今年10月1日、即ち中国の「建国記念日」。歴史的な低支持率にあえぐ香港の林鄭月娥行政長官は北京の天安門広場で行われた軍事パレードに出席し、兵士たちが行進する様子を笑顔で見つめる姿がカメラに捉えられた。正直言うと、その笑顔を見て、違和感を覚えた。「こんな時に愛想ある笑顔を見せている場合じゃないよ」と言いたくなった。周知のように、中国建国記念日の際、香港での市民デモがさらに激しくなっていた。 本来、その敏感な節目の際、行政長官はお祝いの雰囲気の北京にいるのではなく、香港で市民を見守り、しっかり対策をとるべきではないか。その表情は間違っているのではないか、心なさが現れているのではないか、と問いたい。
この前、林鄭行政長官は初めての市民との対話集会を開いた。その時の苦しくて当惑した表情も印象的であった。林鄭氏は冒頭で「いまの難しい状況を打開する責任は政府にある」と述べたが、市民代表の怒りに対し、何も言い返せなかった。無力感が垣間見えた。香港情勢がますます厳しくなってきた。当初、香港政府は「逃亡犯条例」改正案をいきなり提出させ、市民に寄り添う姿勢を見せなかった。香港政府は、香港市民への説明責任より、中国政府の機嫌をとることを優先したらしい。優先順位を間違ったのではないか。さらに対応の不手際がデモを長期化させたと考えられる。
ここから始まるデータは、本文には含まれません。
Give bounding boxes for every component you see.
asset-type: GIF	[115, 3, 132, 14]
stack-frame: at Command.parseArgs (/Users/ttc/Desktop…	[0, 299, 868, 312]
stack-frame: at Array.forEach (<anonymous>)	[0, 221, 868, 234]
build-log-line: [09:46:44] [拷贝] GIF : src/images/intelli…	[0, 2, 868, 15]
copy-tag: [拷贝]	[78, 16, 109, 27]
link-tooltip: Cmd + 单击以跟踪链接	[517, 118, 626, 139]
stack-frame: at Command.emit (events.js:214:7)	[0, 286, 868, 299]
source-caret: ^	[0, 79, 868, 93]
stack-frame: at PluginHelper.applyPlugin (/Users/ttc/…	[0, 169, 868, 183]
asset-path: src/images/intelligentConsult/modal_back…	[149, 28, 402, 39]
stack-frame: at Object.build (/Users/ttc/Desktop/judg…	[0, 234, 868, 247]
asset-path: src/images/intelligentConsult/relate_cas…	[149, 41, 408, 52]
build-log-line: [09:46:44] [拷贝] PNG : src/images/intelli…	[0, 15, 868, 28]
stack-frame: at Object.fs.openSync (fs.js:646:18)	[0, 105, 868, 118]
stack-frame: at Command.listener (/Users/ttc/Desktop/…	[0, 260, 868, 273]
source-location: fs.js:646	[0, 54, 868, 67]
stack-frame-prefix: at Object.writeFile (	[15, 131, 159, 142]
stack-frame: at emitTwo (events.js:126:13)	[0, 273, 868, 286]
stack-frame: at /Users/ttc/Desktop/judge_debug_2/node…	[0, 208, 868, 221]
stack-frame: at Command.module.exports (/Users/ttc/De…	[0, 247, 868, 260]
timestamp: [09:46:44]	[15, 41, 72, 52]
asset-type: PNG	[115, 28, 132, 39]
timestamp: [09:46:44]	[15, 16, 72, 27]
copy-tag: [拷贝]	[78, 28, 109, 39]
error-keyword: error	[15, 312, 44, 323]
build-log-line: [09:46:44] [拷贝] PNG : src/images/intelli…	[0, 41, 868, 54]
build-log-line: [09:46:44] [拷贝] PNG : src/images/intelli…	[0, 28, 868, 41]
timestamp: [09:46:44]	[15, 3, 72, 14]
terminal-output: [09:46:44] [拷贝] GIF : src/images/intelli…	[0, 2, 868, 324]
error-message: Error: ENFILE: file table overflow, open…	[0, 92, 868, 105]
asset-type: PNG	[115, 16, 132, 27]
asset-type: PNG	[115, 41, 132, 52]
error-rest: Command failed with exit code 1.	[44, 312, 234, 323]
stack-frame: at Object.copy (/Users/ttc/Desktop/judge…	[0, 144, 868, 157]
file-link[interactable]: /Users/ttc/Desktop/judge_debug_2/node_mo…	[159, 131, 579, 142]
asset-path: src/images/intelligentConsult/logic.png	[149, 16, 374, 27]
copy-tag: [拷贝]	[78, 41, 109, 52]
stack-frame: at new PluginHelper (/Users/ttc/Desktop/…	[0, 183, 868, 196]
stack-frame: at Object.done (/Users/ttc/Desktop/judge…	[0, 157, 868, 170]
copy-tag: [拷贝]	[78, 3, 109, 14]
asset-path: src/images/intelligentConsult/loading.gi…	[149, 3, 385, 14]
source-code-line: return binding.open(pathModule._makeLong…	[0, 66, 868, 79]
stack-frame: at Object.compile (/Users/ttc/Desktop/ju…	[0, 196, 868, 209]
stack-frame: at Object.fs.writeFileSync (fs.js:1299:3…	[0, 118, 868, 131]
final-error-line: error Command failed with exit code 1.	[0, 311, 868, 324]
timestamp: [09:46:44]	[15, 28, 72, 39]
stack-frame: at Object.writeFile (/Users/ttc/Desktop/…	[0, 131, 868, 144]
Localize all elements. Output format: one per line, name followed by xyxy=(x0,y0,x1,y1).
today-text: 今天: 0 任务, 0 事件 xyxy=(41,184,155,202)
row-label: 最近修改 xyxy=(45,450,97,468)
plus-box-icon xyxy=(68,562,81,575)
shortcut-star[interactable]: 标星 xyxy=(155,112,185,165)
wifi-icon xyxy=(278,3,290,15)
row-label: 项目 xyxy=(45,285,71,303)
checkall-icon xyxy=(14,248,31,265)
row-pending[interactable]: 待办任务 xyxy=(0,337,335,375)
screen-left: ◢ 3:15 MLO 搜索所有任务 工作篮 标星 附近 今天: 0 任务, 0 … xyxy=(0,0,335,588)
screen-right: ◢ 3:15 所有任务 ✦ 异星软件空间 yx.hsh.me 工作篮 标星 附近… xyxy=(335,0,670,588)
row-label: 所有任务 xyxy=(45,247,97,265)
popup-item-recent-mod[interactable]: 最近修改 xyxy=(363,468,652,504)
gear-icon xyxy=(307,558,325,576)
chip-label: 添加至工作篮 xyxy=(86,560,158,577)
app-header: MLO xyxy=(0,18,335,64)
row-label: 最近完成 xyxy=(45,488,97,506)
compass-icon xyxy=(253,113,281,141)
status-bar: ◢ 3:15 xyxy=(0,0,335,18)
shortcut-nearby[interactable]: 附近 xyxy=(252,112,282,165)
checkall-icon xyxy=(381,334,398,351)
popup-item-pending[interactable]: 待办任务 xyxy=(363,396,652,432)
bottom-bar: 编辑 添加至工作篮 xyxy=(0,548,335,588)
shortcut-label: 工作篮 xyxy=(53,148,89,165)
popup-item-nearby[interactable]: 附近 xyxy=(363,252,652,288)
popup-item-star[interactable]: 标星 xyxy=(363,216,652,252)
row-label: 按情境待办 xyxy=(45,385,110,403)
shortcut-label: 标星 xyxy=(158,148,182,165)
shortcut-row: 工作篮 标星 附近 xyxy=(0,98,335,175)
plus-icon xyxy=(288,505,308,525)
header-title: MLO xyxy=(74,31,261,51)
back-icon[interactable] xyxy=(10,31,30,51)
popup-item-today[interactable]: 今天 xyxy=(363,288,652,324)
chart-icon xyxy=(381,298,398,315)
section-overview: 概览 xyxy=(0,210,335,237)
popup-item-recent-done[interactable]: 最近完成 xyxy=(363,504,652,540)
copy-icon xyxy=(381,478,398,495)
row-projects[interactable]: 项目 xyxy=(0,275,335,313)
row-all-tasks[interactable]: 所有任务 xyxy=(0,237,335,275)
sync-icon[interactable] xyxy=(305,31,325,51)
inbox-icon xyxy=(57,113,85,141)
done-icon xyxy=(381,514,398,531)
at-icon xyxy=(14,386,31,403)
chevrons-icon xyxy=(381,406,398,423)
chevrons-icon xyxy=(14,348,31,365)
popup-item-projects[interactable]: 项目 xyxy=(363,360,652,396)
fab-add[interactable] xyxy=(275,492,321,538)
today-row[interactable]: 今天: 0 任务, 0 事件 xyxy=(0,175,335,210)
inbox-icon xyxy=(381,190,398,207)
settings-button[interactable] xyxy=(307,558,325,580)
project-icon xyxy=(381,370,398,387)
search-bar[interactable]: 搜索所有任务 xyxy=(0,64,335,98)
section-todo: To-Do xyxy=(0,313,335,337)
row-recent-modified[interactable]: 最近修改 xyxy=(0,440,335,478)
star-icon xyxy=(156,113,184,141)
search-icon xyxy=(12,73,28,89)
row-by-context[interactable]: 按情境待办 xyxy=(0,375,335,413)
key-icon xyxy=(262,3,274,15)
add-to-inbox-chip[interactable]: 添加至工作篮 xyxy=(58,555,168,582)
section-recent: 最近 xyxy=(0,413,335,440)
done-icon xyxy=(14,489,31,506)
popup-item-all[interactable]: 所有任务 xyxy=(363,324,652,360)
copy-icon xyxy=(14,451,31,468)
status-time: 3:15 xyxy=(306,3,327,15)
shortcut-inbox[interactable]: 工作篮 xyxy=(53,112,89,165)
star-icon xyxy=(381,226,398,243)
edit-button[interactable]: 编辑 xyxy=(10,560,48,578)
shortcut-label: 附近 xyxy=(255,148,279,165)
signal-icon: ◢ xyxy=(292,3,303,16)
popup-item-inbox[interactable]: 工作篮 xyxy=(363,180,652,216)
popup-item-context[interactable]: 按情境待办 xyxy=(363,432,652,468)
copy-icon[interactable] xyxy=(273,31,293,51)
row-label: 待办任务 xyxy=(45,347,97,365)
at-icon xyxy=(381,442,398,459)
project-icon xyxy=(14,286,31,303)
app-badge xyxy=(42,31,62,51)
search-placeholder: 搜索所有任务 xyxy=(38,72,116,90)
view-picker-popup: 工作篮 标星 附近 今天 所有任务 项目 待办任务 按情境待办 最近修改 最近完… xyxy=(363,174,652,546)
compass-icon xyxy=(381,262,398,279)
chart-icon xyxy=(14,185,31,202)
テレビで見る日本の政治家はほとんど無表情で、表情から心情を読みにくい。ある意味で一喜一憂しないことは、政治家の基本的な素質だと考えられる。国際政治の舞台の上で、政治家の表情から外交姿勢が見える。今年6月に大阪で開催されたG20サミットのセッション3開始前に、安倍晋三首相が韓国の文在寅大統領と握手を交わした後、厳しい表情を見せた。それは、日韓関係の険しさを示すものであった。政治家の表情の使い方から国の政治の在り方が見られるかもしれない。アメリカのトランプ大統領の表情はいつもみるみる変わって、感情があふれ出ている。怒っても喜んでも大事なのはその表情から余裕と自信が見られること。世界の政治家の中で、オバマ前大統領の話し方と表情が一番魅力的だと私は思う。オバマ氏は穏やかな表情をもって、情熱的な言葉を発信し、有権者に安心と信頼を与えようとする。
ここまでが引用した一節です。